REQUIRED WORK>
Each record that follows should be duplicated exactly, except for its pictures.
▽
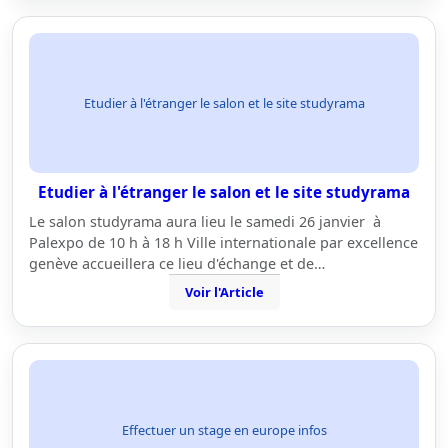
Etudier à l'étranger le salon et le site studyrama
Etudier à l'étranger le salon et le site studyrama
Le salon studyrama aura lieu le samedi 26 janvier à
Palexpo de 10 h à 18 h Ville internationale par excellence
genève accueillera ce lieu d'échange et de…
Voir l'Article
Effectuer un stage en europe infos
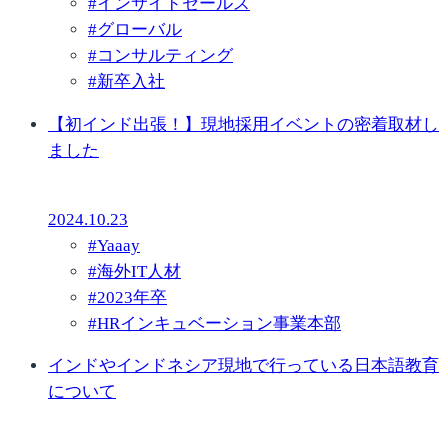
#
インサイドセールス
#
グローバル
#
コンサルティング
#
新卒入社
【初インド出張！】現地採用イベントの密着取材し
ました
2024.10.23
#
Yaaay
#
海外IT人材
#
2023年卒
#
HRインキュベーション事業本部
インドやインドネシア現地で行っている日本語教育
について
△
OUTPUT FOR THIS TASK>
Etudier à l'étranger le salon et le site studyrama
Etudier à l'étranger le salon et le site studyrama
Le salon studyrama aura lieu le samedi 26 janvier à
Palexpo de 10 h à 18 h Ville internationale par excellence
genève accueillera ce lieu d'échange et de…
Voir l'Article
Effectuer un stage en europe infos
#
インサイドセールス
#
グローバル
#
コンサルティング
#
新卒入社
【初インド出張！】現地採用イベントの密着取材し
ました
2024.10.23
#
Yaaay
#
海外IT人材
#
2023年卒
#
HRインキュベーション事業本部
インドやインドネシア現地で行っている日本語教育
について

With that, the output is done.